工業プラントなどでは機械が動いている間は加圧、機械が止まった瞬間に負圧になるといった配管が多数存在します。
そうした配管の内部の圧力を把握する際に使用するのが、今回ご紹介する「連成計」です。とは言っても測定できる範囲に限りがあるのも連成計の特徴です。
加圧と負圧の両方を計測できる連成計は工業ブラントや圧力機械では欠かすことのできない計器です。今回はその連成計の仕組みや構造についてご紹介していきます。
このページの目次
連成計とは?
まずは、連成計の基本についてご説明します。連成計とは大きなカテゴリーで言えば「圧力計」に分類される計器です。
では、通常の圧力計とは何が違うのでしょうか?それは圧力の指示範囲の違いです。
通常圧力計は、大気圧を基準とし大気圧以上の圧力がある場合に使用します。またその逆に真空状態を観察する計器としては「真空計」と呼ばれるものがあります。
連成計はそのちょうど中間の役割を担う計器です。
連成計はどの程度の加圧と負圧を測れるの?
では、連成計はいったいどの程度の圧力を測ることができるのでしょうか?
一般的に連成計の定義は「大気圧以上と大気圧以下(760mmHg)までを測れる圧力計」とされています。つまり加圧側は計れる上限はないものの、負圧側は一定の圧力までしか計測できない仕組みを持った圧力計ということになります。
連成計が必要とされる場面は
では、実際にはいったいどのような場面で連成計が活躍しているのでしょうか?
加圧状態と負圧状態の両方が存在する場面は、実は私たちの生活の中にもたくさん存在します。例えば消防のポンプ車などのポンプ関連機器。
消防ポンプ車の給水側配管に取り付けられ、消火栓から給水を受ける場合には絶対に必要な計器となっています。
また、二次圧縮を行うようなコンプレッサーなどにも使用されています。使用環境で加圧も負圧も発生する環境でもちいられるのが連成計です。
連成計のしくみは?
それでは、連成計とどのような仕組みで加圧と負圧の両方を指示しているのでしょうか?
まずは一般的な圧力計の構造と仕組みについてご説明します。
圧力を検出する仕組みは?
一般的な圧力計は「ブルドン管」と呼ばれる仕組みを用いて、圧力を検知し指針によって指示しています。このブルドン管はスパイラル形状やC型なのど形状をした管状の構造物で、内部に圧力を感知すると規則的な変形をおこします。

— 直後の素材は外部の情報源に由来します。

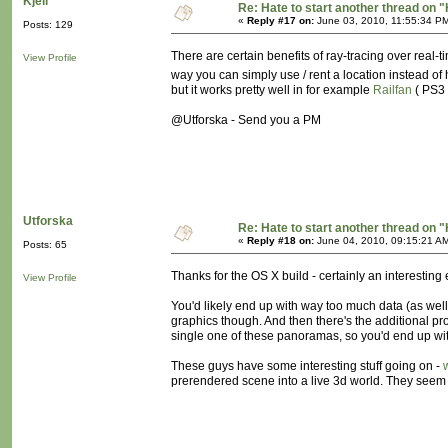
Kjell
Re: Hate to start another thread on "
«
Reply #17 on:
June 03, 2010, 11:55:34 P
Posts: 129
There are certain benefits of ray-tracing over real-t
View Profile
way you can simply use / rent a location instead of 
but it works pretty well in for example
Railfan
( PS3 
@Utforska - Send you a PM
Utforska
Re: Hate to start another thread on "
«
Reply #18 on:
June 04, 2010, 09:15:21 A
Posts: 65
Thanks for the OS X build - certainly an interestin
View Profile
You'd likely end up with way too much data (as well a
graphics though. And then there's the additional p
single one of these panoramas, so you'd end up with
These guys have some interesting stuff going on -
prerendered scene into a live 3d world. They seem 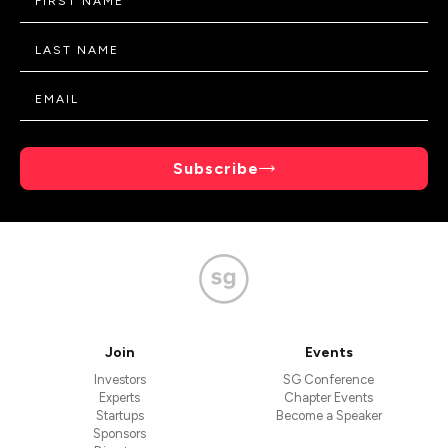
Subscribe
Join
Events
Investors
SG Conference
Experts
Chapter Events
Startups
Become a Speaker
Sponsors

その規則的な変形を指針によって示すことで、圧力を指示しています。
ブルドン管の素材は真鍮やアルミ、ステンレスなどを用いることが多いですが、近年ではより精密に計測できるベリリウム銅などの素材も開発されています。
では、連成計の仕組みは?
実は連成計も仕組みは通常の圧力計と変わりません。同じようにブルドン管の構造を有した圧力計であることは同じです。
通常の圧力計では目盛りは0からそれ以上となっているのに対して、連成計はマイナス方向にも針が動くことができる仕組みになっています。
ただ、同じ負圧(真空)を計測することのできる「真空計」との最大の違いは、その精度です。
真空計は同じマイナス0.1㎫を指すことのできる圧力計で、その負圧の状態を細かく観察できるように設計されています。しかし、連成計はあくまでも圧力の状態が加圧なのか負圧なのかを判断するための計器であるため、真空側の目盛りは参考程度にしか読み取ることはできません。
真空の状態を詳しく観察するためには専用の「真空計」を設置する必要があります。
様々な連成計の種類
それでは連成計について個別に詳しくご紹介してみたいと思います。
微細な圧力変化を観察できる、連成計
先ほどの説明で、連成計の負圧側の数値は参考程度とご説明しましたが、唯一例外的なのが上の製品のような微細圧力を感知するタイプの連成計です。
加圧側のレンジが0.1㎫と小さい為、ブルドン管の動きを加圧側、負圧側両方ともにおなじようなレンジでコントロールできることから、このような微細圧力タイプの連成計の場合は負圧・加圧ともに細かく数値を観察することが可能です。
デジタル式 小型連成計
デジタル方式の連成計です。一昔前はデジタル式圧力計は公的機関の検査では使用できませんでしたが、近年は校正の方法やその証明方法も確立され、デジタル式の圧力計・連成計が増えてきました。
計測できるレンジも広く、数値の判読に個人差や環境差が生じない使いやすさが普及の理由です。
連成計は限られた用途でしか使わない、でも大切な計器!
いかがでしたか?圧力計の仲間としてはどうしても存在感の薄い印象の連成計ですが、日常の様々な場面で活躍している、なくてはならない圧力計です。
使用するレンジや求める精度によって、適切な商品を選んでください。